Exercise prompt: Since the pictures are not wanted, copy only the text of every record exactly.

Saved entries
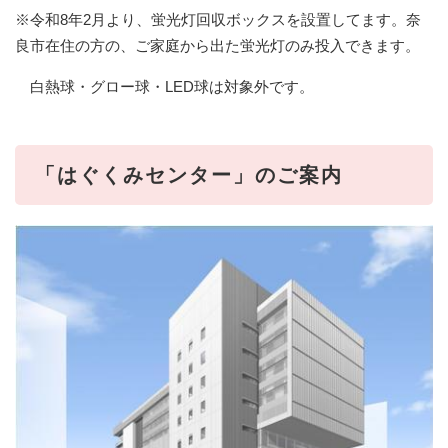
※令和8年2月より、蛍光灯回収ボックスを設置してます。奈
良市在住の方の、ご家庭から出た蛍光灯のみ投入できます。
白熱球・グロー球・LED球は対象外です。
「はぐくみセンター」のご案内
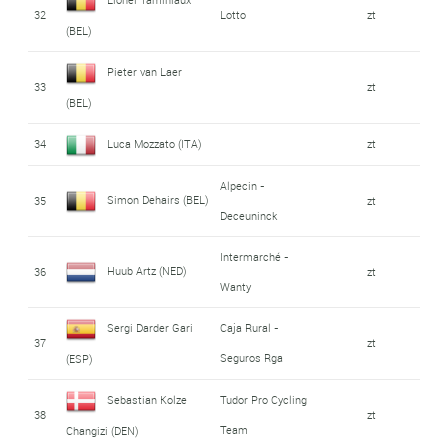
32
Lotto
zt
(BEL)
Pieter van Laer
33
zt
(BEL)
34
Luca Mozzato (ITA)
zt
Alpecin -
Simon Dehairs (BEL)
35
zt
Deceuninck
Intermarché -
Huub Artz (NED)
36
zt
Wanty
Sergi Darder Gari
Caja Rural -
37
zt
Seguros Rga
(ESP)
Sebastian Kolze
Tudor Pro Cycling
38
zt
Team
Changizi (DEN)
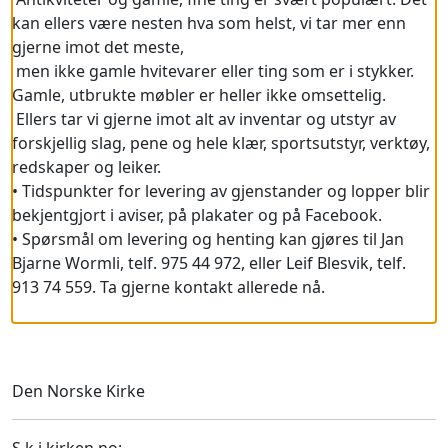
kan ellers være nesten hva som helst, vi tar mer enn
gjerne imot det meste,
men ikke gamle hvitevarer eller ting som er i stykker.
Gamle, utbrukte møbler er heller ikke omsettelig.
Ellers tar vi gjerne imot alt av inventar og utstyr av
forskjellig slag, pene og hele klær, sportsutstyr, verktøy,
redskaper og leiker.
• Tidspunkter for levering av gjenstander og lopper blir
bekjentgjort i aviser, på plakater og på Facebook.
• Spørsmål om levering og henting kan gjøres til Jan
Bjarne Wormli, telf. 975 44 972, eller Leif Blesvik, telf.
913 74 559. Ta gjerne kontakt allerede nå.
Den Norske Kirke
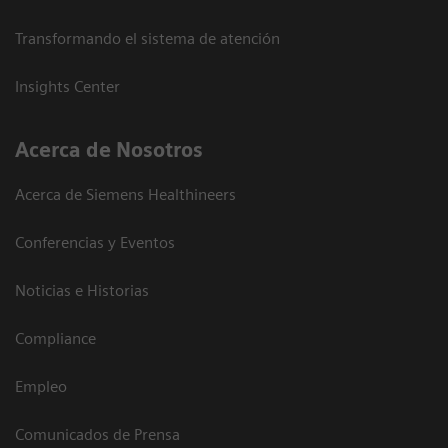
Transformando el sistema de atención
Insights Center
Acerca de Nosotros
Acerca de Siemens Healthineers
Conferencias y Eventos
Noticias e Historias
Compliance
Empleo
Comunicados de Prensa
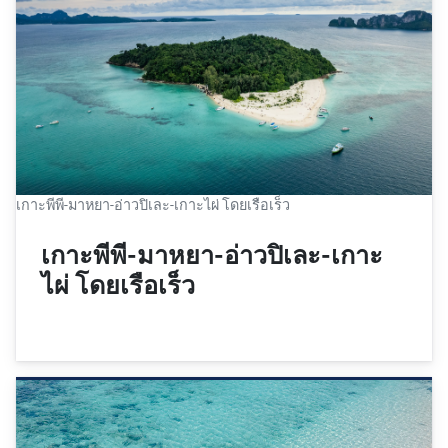
เกาะพีพี-มาหยา-อ่าวปิเละ-เกาะไผ่ โดยเรือเร็ว
เกาะพีพี-มาหยา-อ่าวปิเละ-เกาะ
ไผ่ โดยเรือเร็ว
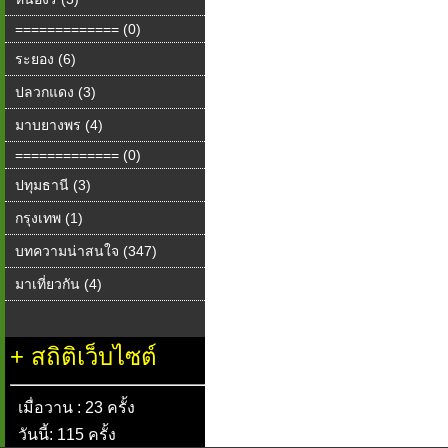
============= (0)
ระยอง (6)
ปลวกแดง (3)
มาบยางพร (4)
============= (0)
ปทุมธานี (3)
กรุงเทพ (1)
บทความน่าสนใจ (347)
มาเที่ยวกัน (4)
+
สถิติเว็บไซต์
เมื่อวาน : 23 ครั้ง
วันนี้: 115 ครั้ง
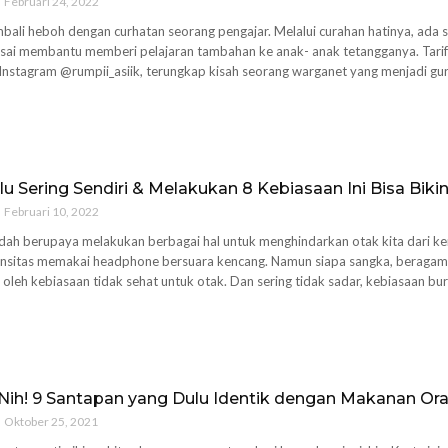
Februari 24, 2022
ali heboh dengan curhatan seorang pengajar. Melalui curahan hatinya, ada s
 usai membantu memberi pelajaran tambahan ke anak- anak tetangganya. Tar
n Instagram @rumpii_asiik, terungkap kisah seorang warganet yang menjadi guru
lu Sering Sendiri & Melakukan 8 Kebiasaan Ini Bisa Bik
Februari 10, 2022
dah berupaya melakukan berbagai hal untuk menghindarkan otak kita dari keru
nsitas memakai headphone bersuara kencang. Namun siapa sangka, beragam p
u oleh kebiasaan tidak sehat untuk otak. Dan sering tidak sadar, kebiasaan bur
 Nih! 9 Santapan yang Dulu Identik dengan Makanan Or
Oktober 25, 2021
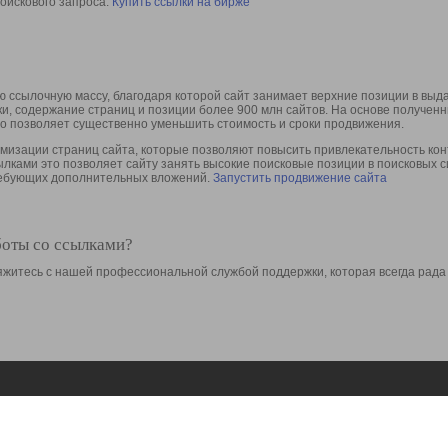
оискового запроса.
Купить ссылки на бирже
 ссылочную массу, благодаря которой сайт занимает верхние позиции в выд
ки, содержание страниц и позиции более 900 млн сайтов. На основе получе
то позволяет существенно уменьшить стоимость и сроки продвижения.
изации страниц сайта, которые позволяют повысить привлекательность конт
сылками это позволяет сайту занять высокие поисковые позиции в поисковых 
требующих дополнительных вложений.
Запустить продвижение сайта
боты со ссылками?
свяжитесь с нашей профессиональной службой поддержки, которая всегда рада
Ресурсы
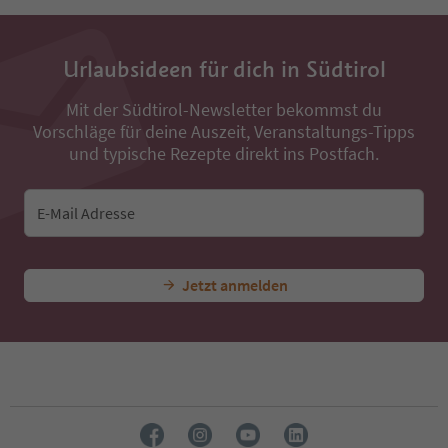
Urlaubsideen für dich in Südtirol
Mit der Südtirol-Newsletter bekommst du
Vorschläge für deine Auszeit, Veranstaltungs-Tipps
und typische Rezepte direkt ins Postfach.
E-Mail Adresse
Jetzt anmelden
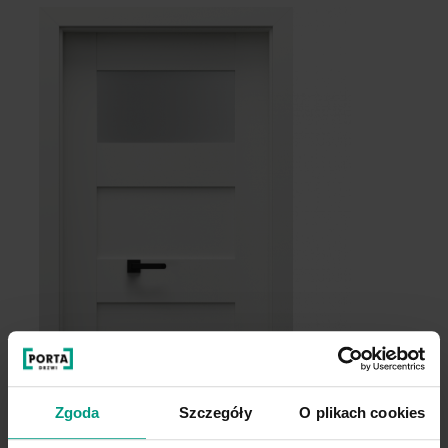
Dąb Szkarłatny
Akacja Srebrna
Grupa cenowa (2)
Dąb Angielski Hamilton
Hikora Jackson Ciemny
Zgoda
Szczegóły
O plikach cookies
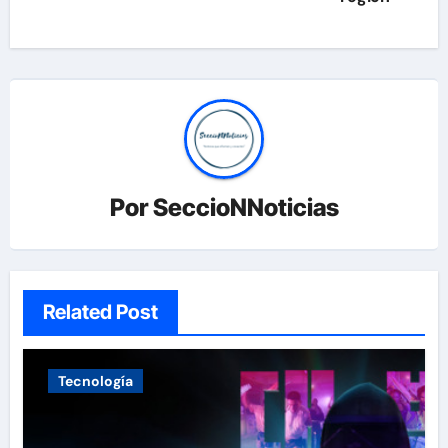
Por
SeccioNNoticias
Related Post
Tecnología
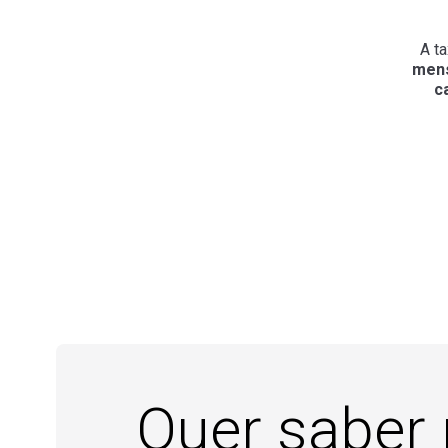
15
Extensão II
A t
mens
16
Custos e Formação de Preços
c
17
Contabilidade e Planejamento Tributário
Quer saber 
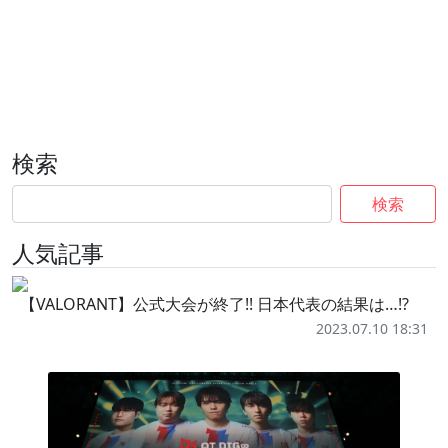
検索
検索
人気記事
【VALORANT】公式大会が終了!! 日本代表の結果は…!?
2023.07.10 18:31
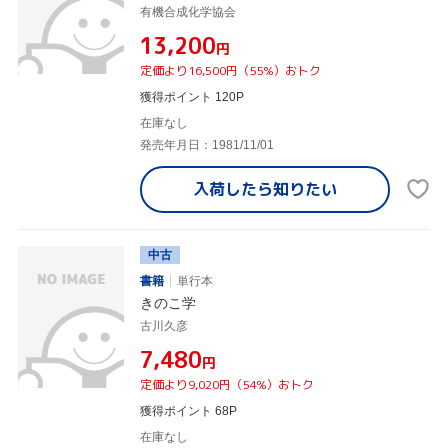
有機合成化学協会
¥13,200
円
定価より16,500円（55%）おトク
獲得ポイント 120P
在庫なし
発売年月日：1981/11/01
入荷したら
知りたい
中古
書籍
単行本
きのこ学
古川久彦
¥7,480
円
定価より9,020円（54%）おトク
獲得ポイント 68P
在庫なし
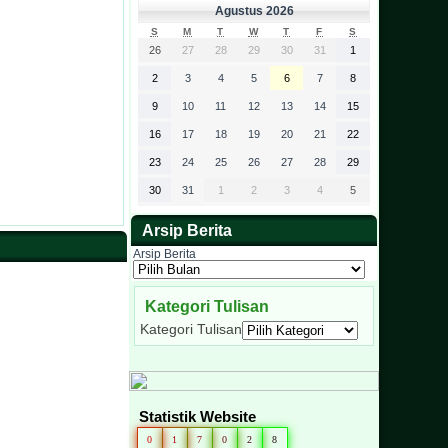
Agustus 2026
S
M
T
W
T
F
S
26
27
28
29
30
31
1
2
3
4
5
6
7
8
9
10
11
12
13
14
15
16
17
18
19
20
21
22
23
24
25
26
27
28
29
30
31
1
2
3
4
5
Arsip Berita
Arsip Berita
Kategori Tulisan
Kategori Tulisan
Statistik Website
0
1
7
0
2
8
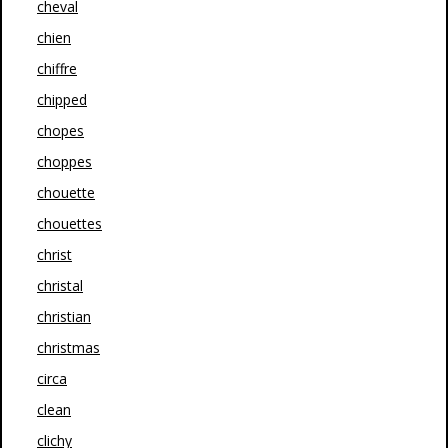
cheval
chien
chiffre
chipped
chopes
choppes
chouette
chouettes
christ
christal
christian
christmas
circa
clean
clichy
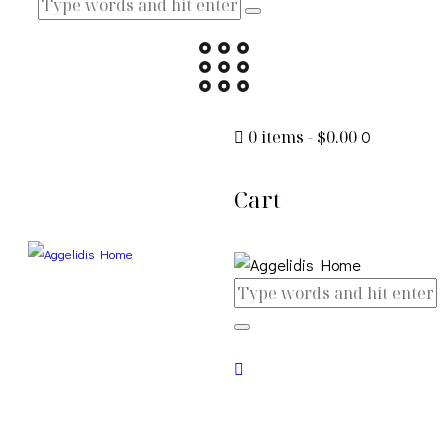
0 items
-
$0.00
0
Cart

Response:
※令和8年2月より、蛍光灯回収ボックスを設置してます。奈
良市在住の方の、ご家庭から出た蛍光灯のみ投入できます。
白熱球・グロー球・LED球は対象外です。
「はぐくみセンター」のご案内
32
Lotto
zt
(BEL)
Pieter van Laer
33
zt
(BEL)
34
Luca Mozzato (ITA)
zt
Alpecin -
Simon Dehairs (BEL)
35
zt
Deceuninck
Intermarché -
Huub Artz (NED)
36
zt
Wanty
Sergi Darder Gari
Caja Rural -
37
zt
Seguros Rga
(ESP)
Sebastian Kolze
Tudor Pro Cycling
38
zt
Team
Changizi (DEN)
kan ellers være nesten hva som helst, vi tar mer enn
gjerne imot det meste,
men ikke gamle hvitevarer eller ting som er i stykker.
Gamle, utbrukte møbler er heller ikke omsettelig.
Ellers tar vi gjerne imot alt av inventar og utstyr av
forskjellig slag, pene og hele klær, sportsutstyr, verktøy,
redskaper og leiker.
• Tidspunkter for levering av gjenstander og lopper blir
bekjentgjort i aviser, på plakater og på Facebook.
• Spørsmål om levering og henting kan gjøres til Jan
Bjarne Wormli, telf. 975 44 972, eller Leif Blesvik, telf.
913 74 559. Ta gjerne kontakt allerede nå.
Den Norske Kirke
Transformando el sistema de atención
Insights Center
Acerca de Nosotros
Acerca de Siemens Healthineers
Conferencias y Eventos
Noticias e Historias
Compliance
Empleo
Comunicados de Prensa
เกาะพีพี-มาหยา-อ่าวปิเละ-เกาะไผ่ โดยเรือเร็ว
เกาะพีพี-มาหยา-อ่าวปิเละ-เกาะ
ไผ่ โดยเรือเร็ว
============= (0)
ระยอง (6)
ปลวกแดง (3)
มาบยางพร (4)
============= (0)
ปทุมธานี (3)
กรุงเทพ (1)
บทความน่าสนใจ (347)
มาเที่ยวกัน (4)
+
สถิติเว็บไซต์
เมื่อวาน : 23 ครั้ง
วันนี้: 115 ครั้ง
Februari 24, 2022
ali heboh dengan curhatan seorang pengajar. Melalui curahan hatinya, ada s
 usai membantu memberi pelajaran tambahan ke anak- anak tetangganya. Tar
n Instagram @rumpii_asiik, terungkap kisah seorang warganet yang menjadi guru
lu Sering Sendiri & Melakukan 8 Kebiasaan Ini Bisa Bik
Februari 10, 2022
dah berupaya melakukan berbagai hal untuk menghindarkan otak kita dari keru
nsitas memakai headphone bersuara kencang. Namun siapa sangka, beragam p
u oleh kebiasaan tidak sehat untuk otak. Dan sering tidak sadar, kebiasaan bur
 Nih! 9 Santapan yang Dulu Identik dengan Makanan Or
Oktober 25, 2021
оискового запроса.
Купить ссылки на бирже
 ссылочную массу, благодаря которой сайт занимает верхние позиции в выд
ки, содержание страниц и позиции более 900 млн сайтов. На основе получе
то позволяет существенно уменьшить стоимость и сроки продвижения.
изации страниц сайта, которые позволяют повысить привлекательность конт
сылками это позволяет сайту занять высокие поисковые позиции в поисковых 
требующих дополнительных вложений.
Запустить продвижение сайта
боты со ссылками?
свяжитесь с нашей профессиональной службой поддержки, которая всегда рада
Ресурсы
Urlaubsideen für dich in Südtirol
Mit der Südtirol-Newsletter bekommst du
Vorschläge für deine Auszeit, Veranstaltungs-Tipps
und typische Rezepte direkt ins Postfach.
E-Mail Adresse
Jetzt anmelden
Dąb Szkarłatny
Akacja Srebrna
Grupa cenowa (2)
Dąb Angielski Hamilton
Hikora Jackson Ciemny
Zgoda
Szczegóły
O plikach cookies
Por
SeccioNNoticias
Related Post
Tecnología
15
Extensão II
A t
mens
16
Custos e Formação de Preços
c
17
Contabilidade e Planejamento Tributário
Quer saber 
検索
検索
人気記事
【VALORANT】公式大会が終了!! 日本代表の結果は…!?
2023.07.10 18:31
有機合成化学協会
¥13,200
円
定価より16,500円（55%）おトク
獲得ポイント 120P
在庫なし
発売年月日：1981/11/01
入荷したら
知りたい
中古
書籍
単行本
きのこ学
古川久彦
¥7,480
円
定価より9,020円（54%）おトク
獲得ポイント 68P
在庫なし
Agustus 2026
S
M
T
W
T
F
S
26
27
28
29
30
31
1
2
3
4
5
6
7
8
9
10
11
12
13
14
15
16
17
18
19
20
21
22
23
24
25
26
27
28
29
30
31
1
2
3
4
5
Arsip Berita
Arsip Berita
Kategori Tulisan
Kategori Tulisan
Statistik Website
0
1
7
0
2
8
cheval
chien
chiffre
chipped
chopes
choppes
chouette
chouettes
christ
christal
christian
christmas
circa
clean
clichy
0 items
-
$0.00
0
Cart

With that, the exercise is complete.